Poverty, Vulnerability, and Child Labour: Evidence from uganda

Type Thesis or Dissertation - PhD Thesis
Title Poverty, Vulnerability, and Child Labour: Evidence from uganda
Author(s)
Publication (Day/Month/Year) 2008
URL https://core.ac.uk/download/pdf/387417.pdf
Abstract
Notwithstanding a decade of unprecedented social and economic reforms in Uganda, poverty, vulnerability, and child labour severely undermine the government's overarching goal of poverty eradication. This thesis unfolds by disclosing unprecedented insight on the relationship between vulnerability and poverty, the merits of quantitative vis-ä-vis qualitative approaches to poverty analysis, and the role of child labour in Uganda. Chapter I generates the first ever appraisal of vulnerability in Uganda. The findings support the hypothesis that during the past decade, alongside sharp reductions in poverty, vulnerability to poverty in Uganda declined from 57% in 1992/93 to 25% in 1999/00. Such results highlight the importance for policy makers to distinguish between the effective implementation of poverty-prevention and poverty-reduction programmes. Chapter II deepens our understanding of poverty in Uganda, by integrating the country's qualitative and quantitative data, enriching information from one approach with that from the other, and merging the findings from these two approaches into one set of policy recommendations. The results show that this dual approach to poverty analysis enriches the discussion of poverty trends by drawing attention to aspects of poverty and wellbeing neglected by simple construction of poverty indicators. Since poverty of the household is an important determinant of agricultural child labour (ILO, 1992), chapter III investigates the extent to which children contribute to the household's agricultural activities.

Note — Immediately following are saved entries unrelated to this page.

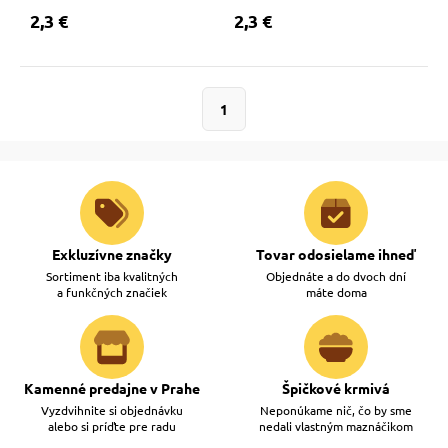
 a ohlávky
pre mačky
2,3 €
2,3 €
re psov
 pre mačky
1
my
ie podložky
výcvik
vé poukazy
Exkluzívne značky
Tovar odosielame ihneď
Sortiment iba kvalitných
Objednáte a do dvoch dní
osť
a funkčných značiek
máte doma
nie so psom
Kamenné predajne v Prahe
Špičkové krmivá
Vyzdvihnite si objednávku
Neponúkame nič, čo by sme
alebo si príďte pre radu
nedali vlastným maznáčikom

The conclusion that children play an important role in the farming activities of Ugandan agricultural households is supported by two key findings: (i) Child labour accounts for approximately 9% of the household's annual agricultural earnings; and (ii) on the bases that most child labour is performed on the family farm and smoothly functioning labour markets are rare, land ownership increases the household's demand for child labour in agricultural activities.